=== Data for this task ===
################

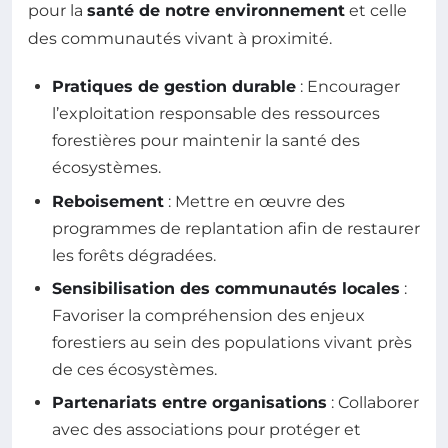
pour la
santé de notre environnement
et celle
des communautés vivant à proximité.
Pratiques de gestion durable
: Encourager
l’exploitation responsable des ressources
forestières pour maintenir la santé des
écosystèmes.
Reboisement
: Mettre en œuvre des
programmes de replantation afin de restaurer
les forêts dégradées.
Sensibilisation des communautés locales
:
Favoriser la compréhension des enjeux
forestiers au sein des populations vivant près
de ces écosystèmes.
Partenariats entre organisations
: Collaborer
avec des associations pour protéger et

################

=== Your assignment ===
Retype the material above exactly, images excluded.

=== The answer ===
pour la
santé de notre environnement
et celle
des communautés vivant à proximité.
Pratiques de gestion durable
: Encourager
l’exploitation responsable des ressources
forestières pour maintenir la santé des
écosystèmes.
Reboisement
: Mettre en œuvre des
programmes de replantation afin de restaurer
les forêts dégradées.
Sensibilisation des communautés locales
:
Favoriser la compréhension des enjeux
forestiers au sein des populations vivant près
de ces écosystèmes.
Partenariats entre organisations
: Collaborer
avec des associations pour protéger et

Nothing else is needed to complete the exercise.